Despidos procedentes

Cuando se despide a un trabajador es como si algo se rompiera en el equilibrio social porque el patrono comete un acto cruel y el empleado se llena de amargura. El despido emborrona la sociedad y lleva la angustia a las familias. Por eso, si hubiera justicia, nadie podría despedir más que a su primo cuando toma el tren o a su cuñada cuando va a las aguas a quitar o mermar mantecas. Estos sí son  despidos civilizados porque hay en ellos lágrimas de ternura, hipidos de afecto, deseos de ventura. Y la gran alegría que a todo ser prudente y moderado produce ver alejarse al pelmazo del pariente.

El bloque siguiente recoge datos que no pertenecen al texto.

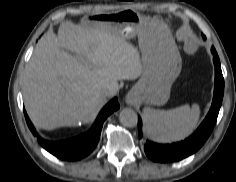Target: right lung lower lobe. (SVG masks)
<instances>
[{"label":"right lung lower lobe","mask_w":236,"mask_h":182,"mask_svg":"<svg viewBox=\"0 0 236 182\" xmlns=\"http://www.w3.org/2000/svg\"><path fill=\"white\" fill-rule=\"evenodd\" d=\"M119 107L120 106L117 98L112 99L101 110L94 126L88 132L78 137L60 142H50L43 140L39 137L38 141L43 148H45L48 152H50L59 159L67 161L82 159L94 150L95 146L99 141L103 122L111 113L119 109ZM24 114L28 127L30 128L32 133L37 136V133L25 111Z\"/></svg>","instance_id":"98d812e1"}]
</instances>
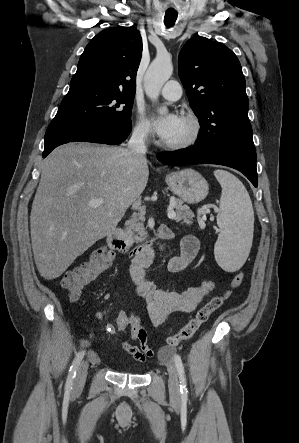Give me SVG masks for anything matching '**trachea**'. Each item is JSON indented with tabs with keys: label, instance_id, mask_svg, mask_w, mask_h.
<instances>
[{
	"label": "trachea",
	"instance_id": "trachea-1",
	"mask_svg": "<svg viewBox=\"0 0 299 443\" xmlns=\"http://www.w3.org/2000/svg\"><path fill=\"white\" fill-rule=\"evenodd\" d=\"M177 19V14L173 13V12H166L165 17H164V24L167 28L172 27Z\"/></svg>",
	"mask_w": 299,
	"mask_h": 443
}]
</instances>
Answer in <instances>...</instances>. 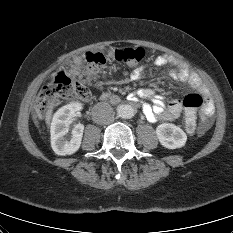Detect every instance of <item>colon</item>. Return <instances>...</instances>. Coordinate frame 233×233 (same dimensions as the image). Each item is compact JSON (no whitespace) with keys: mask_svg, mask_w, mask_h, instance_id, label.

Hay otros despidos que también son buenos y están justificados. El primero de ellos fue el de Dios cuando despidió del Paraíso a nuestros primeros padres que allá estaban tan bien, en aquél jardín regado por la infinita bondad del Creador, con tantas azucenas y tantos pajaritos de colores. Quizás para algunas personas pueda ser un poco aburrido un sitio tan bello porque al hombre lo que le gusta son las ciudades y las motos, las carreras de caballos y las quinielas. Allí no había más que una armonía tan tediosa que produjo enormes bostezos a Adán y a Eva y por eso comieron del fruto del único árbol que les estaba prohibido. Es decir, que tuvieron una tentación y quedaron atrapados por su dulce encanto, como si hubieran leído a Oscar Wilde (a lo mejor, en efecto, lo habían leído), quien dejó escrito que «lo mejor que se puede hacer con la tentación es caer en ella«. Pero es lógico que Dios les despidiera, por no haber sabido aprovechar tanta dulzura y, sobre todo, por soñar: por soñar con un mundo de restaurantes, de taxis y de conciertos de jazz.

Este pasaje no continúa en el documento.